COLUMBIA UNIVERSITY COMS 6113

Important Dates

Percentages are of your total class grade.

Overview

The major portion of your grade is based on the research project. Students will organize into teams of 1-3 students and work on a research project. It should take about 3-4 weeks to complete. Some possible ideas are described below.

Teams should consist of 1-3 people. In addition, if you have a project in mind, please indicate briefly (1–2 sentences) what you are thinking. We have included a list of possible projects at the end of this document although you are not required to choose from these.

Good class projects can vary dramatically in complexity, scope, and topic. The only requirement is that they be related to something we have studied in this class and that they contain some element of research – e.g., that you do more than simply engineer a piece of software that someone else has described or architected. To help you determine if your idea is of reasonable scope, we will arrange to meet with each group several times throughout the semester.

Prospectus

Your research prospectus will contain an overview of the research problem, your hypothesis, first pass at related work, a description of how you plan to complete the project, and metrics to decide if it worked.

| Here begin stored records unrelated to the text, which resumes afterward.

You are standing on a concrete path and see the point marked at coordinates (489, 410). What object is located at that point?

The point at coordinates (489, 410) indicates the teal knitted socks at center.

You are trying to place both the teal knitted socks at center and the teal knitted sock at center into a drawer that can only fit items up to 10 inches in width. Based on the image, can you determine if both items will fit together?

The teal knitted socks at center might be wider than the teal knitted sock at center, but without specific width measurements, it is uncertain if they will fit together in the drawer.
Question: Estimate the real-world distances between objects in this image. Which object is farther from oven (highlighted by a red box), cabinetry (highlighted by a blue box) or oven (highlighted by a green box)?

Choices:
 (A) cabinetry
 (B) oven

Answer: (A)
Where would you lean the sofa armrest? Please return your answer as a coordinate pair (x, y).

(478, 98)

Your prospectus should follow the example:

Submission

  1. Rename the filename of your prospectus to the following format, last names should be in alphabetical order. prospectus_<UNI>_.._<UNIn>.pdf
  2. Click here to upload the file by 2/14 11:59PM EST

Mock PC Meeting and Paper Draft

We will spend two class sessions running a mock program committee (PC) meeting. The timeline for this will be as follows:

The Paper Draft

Your paper should be no more than 10 pages, and include at least the following sections:

  1. Introduction: motivate the problem, summarize related work, and declare your crisp hypothesis (or hypotheses). This should be fully present.
  2. Related Work: describe the state of the art in the most relevant research areas to your project. This should be fully present.
  3. Technical Overview: outline the technical approach you are taking so that the reader has an intuition about the solution. This should be fully present.
  4. Technical Details: considerably more technical details of your project, and details on what has been implemented. The details should be mostly complete, but may not be implemented yet.
  5. Experiments: describe the experimental setup as we have gone over in class. You may not have run experiments yet. If you have, feel free to include them.

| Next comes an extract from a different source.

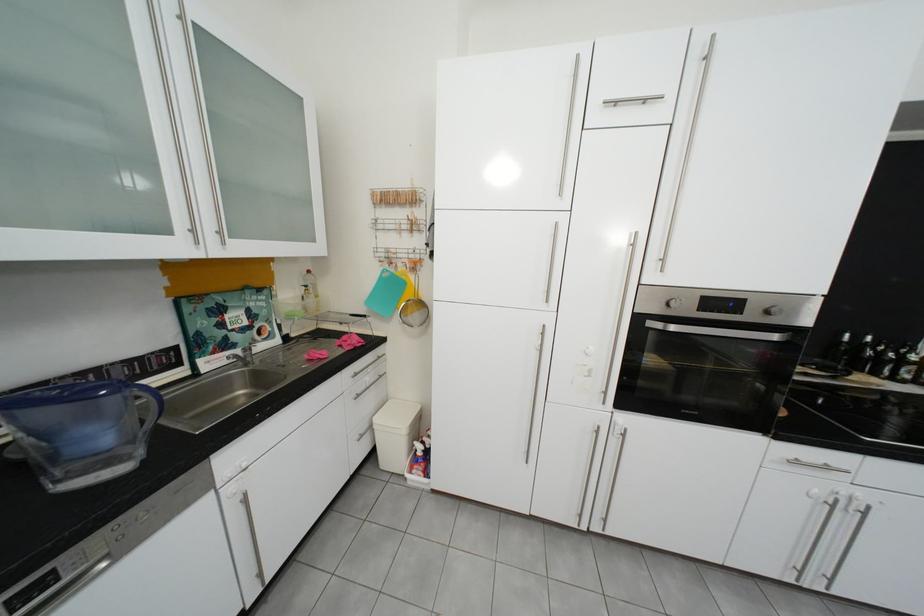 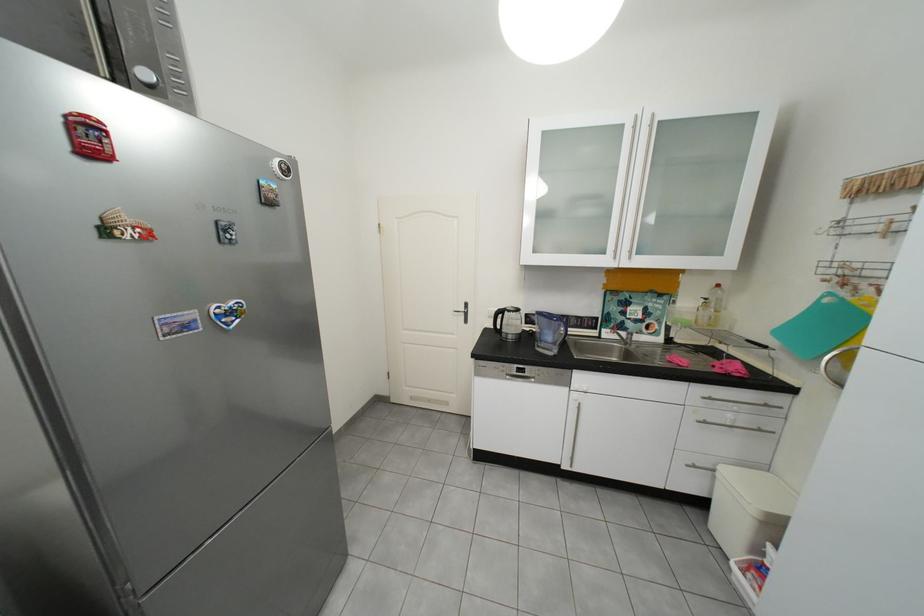 Find the pixel in the second image that matches (x=224, y=363) in the first image.

(619, 334)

In short, I expect that you have a much clearer idea about the problem and how it can be solved. Most of the technical details and relevant work should be clear, but you may not have implemented it yet.

Submission

Paper Reviews

Paper reviews address the same points as the roles that we have been focusing on. They are different in that you want to propose concrete points that are great, and points that can use improvement. Beyond that, study suggestions on how to review, and NOT review, papers:

PC Meeting

Preparation

For each paper, we will choose one or more of the reviewers as the “Shephard”. Their job is to:

PC Meeting Format

Paper Discussion Format

Shepherd Duties after PC Meeting

Post-PC Meeting Reflection (Due Sat 4/6 11:59PM)

Use this form to submit

Reflect on your own reviewing

  1. For each paper you reviewed:
    • What are the top 3 or more ways in which your review is similar to the other reviewers?
    • What are the top 3 or more ways in which your review is different to the other reviews?
  2. Overall, what are takeaways or lessons from this process that you can apply when you write reviews in the future?

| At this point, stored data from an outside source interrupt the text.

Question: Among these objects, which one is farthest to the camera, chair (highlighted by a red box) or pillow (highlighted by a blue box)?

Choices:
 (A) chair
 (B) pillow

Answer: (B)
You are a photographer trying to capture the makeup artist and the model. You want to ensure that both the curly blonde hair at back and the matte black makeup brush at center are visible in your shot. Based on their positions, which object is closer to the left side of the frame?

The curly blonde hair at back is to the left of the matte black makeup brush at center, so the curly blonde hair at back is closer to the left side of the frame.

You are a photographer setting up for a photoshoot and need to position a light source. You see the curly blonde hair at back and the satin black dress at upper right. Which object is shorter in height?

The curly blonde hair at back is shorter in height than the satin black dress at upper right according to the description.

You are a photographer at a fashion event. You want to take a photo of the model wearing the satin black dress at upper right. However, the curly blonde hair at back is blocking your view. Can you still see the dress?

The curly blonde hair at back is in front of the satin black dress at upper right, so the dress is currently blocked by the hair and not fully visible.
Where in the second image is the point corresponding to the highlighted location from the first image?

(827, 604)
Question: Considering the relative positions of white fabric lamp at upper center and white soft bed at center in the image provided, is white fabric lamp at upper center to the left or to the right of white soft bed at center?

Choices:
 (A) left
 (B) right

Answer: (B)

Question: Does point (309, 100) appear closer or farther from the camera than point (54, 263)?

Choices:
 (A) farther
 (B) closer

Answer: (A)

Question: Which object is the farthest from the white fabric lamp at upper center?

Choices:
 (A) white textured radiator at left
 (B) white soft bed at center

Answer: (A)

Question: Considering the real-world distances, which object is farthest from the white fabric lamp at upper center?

Submit a reflection of your project

Report/Camera Ready (5/10 11:59PM EST)

You will prepare a conference-style report on your project with maximum length of 12 pages (10 pt font or larger, one or two columns, 1 inch margins, single or double spaced – more is not better.) Your report should expand upon your prospectus and introduce and motivate the problem your project addresses, describe related work in the area, discuss the elements of your solution, and present results that measure the behavior, performance, or functionality of your system (with comparisons to other related systems as appropriate.)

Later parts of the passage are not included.